Basilosaurus was vastly different to modern whales and really did look more like an aquatic reptile from the time of the dinosaurs than a whale, hence its name ‘The King Lizard’. This King Lizard was truly a scary looking animal with an extremely long, slender almost eel like body measuring up to 20 metres in length. Its head had a narrow snout lined with teeth of different shapes that gave away its mammal heritage. The nostrils have now moved further back to about half way along the snout. The hindlimb are still there but would have been useless for any sort of terrestrial locomotion. Apart from being tiny the hindlimbs and pelvis were not connected to the spine indicating that they could not support any weight out of water.
Modern whale swim using primarily use the ‘tail’ region. Basilosaurus is characterised by extremely elongate body with a very flexibility in the spine, a high number of vertebrae indicating that they probably used their entire body undulated up and down during swimming. This form of locomotion is ‘anguilliform’, or eel-like; in the case of Basilosaurus, this movement would have been up-down, rather than side to side as in eels and other anguilliform fishes. The vertebrae at the tip of the tail suggest that Basilosaurus had small tail flukes and it is the oldest whale genus with evidence of flukes. Its ribs were also very dense and thickened which may have aided it to be slight negative buoyant helping it to dive and swim effectively.
Basilosaurus was now living in the oceans full time!
Length: 15 to 20 metres
Diet: Fish and other marine animals including other whales.
Dorudon The ‘Spear-tooth’ 40 – 34 Million years old
Dorudon atrox is known from the famous “Valley of the Whales” (Wadi al Hitan) in Egypt which forty million years ago was part of Tethys Sea. It is another genus of extinct ancient basilosaurid whales that lived alongside Basilosaurus from 40 to 34 million years ago during the Eocene period.
Dorudon gets its “spear-tooth” name due to the shape of its large triangular, blade-like side teeth (cheek area) that have two widely separated roots, and a coarsely serrated crown.
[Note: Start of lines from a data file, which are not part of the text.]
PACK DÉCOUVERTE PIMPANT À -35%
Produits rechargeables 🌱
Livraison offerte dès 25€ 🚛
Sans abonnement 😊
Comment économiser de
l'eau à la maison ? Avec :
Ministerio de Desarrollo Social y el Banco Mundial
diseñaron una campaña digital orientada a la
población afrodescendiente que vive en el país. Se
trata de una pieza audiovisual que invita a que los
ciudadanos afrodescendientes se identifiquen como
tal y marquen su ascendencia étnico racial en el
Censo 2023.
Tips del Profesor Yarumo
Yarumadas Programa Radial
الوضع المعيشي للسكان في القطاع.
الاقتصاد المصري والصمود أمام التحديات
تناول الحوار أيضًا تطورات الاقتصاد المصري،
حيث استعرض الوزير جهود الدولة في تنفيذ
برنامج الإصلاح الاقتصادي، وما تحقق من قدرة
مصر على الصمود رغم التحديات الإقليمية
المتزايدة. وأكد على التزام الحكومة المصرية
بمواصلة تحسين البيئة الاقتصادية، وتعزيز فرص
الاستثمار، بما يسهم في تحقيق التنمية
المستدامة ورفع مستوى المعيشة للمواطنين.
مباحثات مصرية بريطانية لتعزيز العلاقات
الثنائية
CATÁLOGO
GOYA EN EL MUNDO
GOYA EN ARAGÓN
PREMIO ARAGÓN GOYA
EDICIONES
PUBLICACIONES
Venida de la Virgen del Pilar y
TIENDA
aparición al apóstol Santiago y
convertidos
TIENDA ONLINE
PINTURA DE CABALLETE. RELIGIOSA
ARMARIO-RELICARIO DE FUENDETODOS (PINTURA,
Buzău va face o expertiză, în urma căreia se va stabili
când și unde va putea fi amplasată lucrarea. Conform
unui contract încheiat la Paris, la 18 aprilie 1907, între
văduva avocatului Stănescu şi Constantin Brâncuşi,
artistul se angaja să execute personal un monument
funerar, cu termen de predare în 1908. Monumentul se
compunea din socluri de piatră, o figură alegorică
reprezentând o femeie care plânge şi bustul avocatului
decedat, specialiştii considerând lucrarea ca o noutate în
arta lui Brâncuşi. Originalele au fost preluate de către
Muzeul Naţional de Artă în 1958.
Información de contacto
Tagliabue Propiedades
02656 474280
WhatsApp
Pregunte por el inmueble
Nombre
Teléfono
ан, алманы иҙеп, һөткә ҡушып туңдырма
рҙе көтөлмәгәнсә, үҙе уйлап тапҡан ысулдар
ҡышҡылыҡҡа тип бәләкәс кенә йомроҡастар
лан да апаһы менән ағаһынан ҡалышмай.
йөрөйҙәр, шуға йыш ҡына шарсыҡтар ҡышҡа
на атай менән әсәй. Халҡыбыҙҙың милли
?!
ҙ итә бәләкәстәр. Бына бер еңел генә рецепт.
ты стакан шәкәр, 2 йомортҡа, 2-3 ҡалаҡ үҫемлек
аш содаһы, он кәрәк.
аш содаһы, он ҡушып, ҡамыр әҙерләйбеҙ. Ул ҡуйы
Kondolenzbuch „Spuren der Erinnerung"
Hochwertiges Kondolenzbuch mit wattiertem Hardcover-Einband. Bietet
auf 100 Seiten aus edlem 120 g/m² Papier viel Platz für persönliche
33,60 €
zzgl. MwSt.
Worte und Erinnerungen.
It differs from modern toothed whales by having different shaped teeth in its mouth, modern toothed whales teeth are generally similar in shape thoughout the mouths. It almost certainly lacked the bulbous ‘melon’ that forms the spherical bulge on the forehead of modern toothed whales as its shout was long and narrow.
As an adult Dorudon estimated to have been around 5 meters in length, similar in size to modern day Beluga Whales. Its possessed very small and simplified hindlimbs.
Length: 5 metres
Diet: Fish and other marine animals.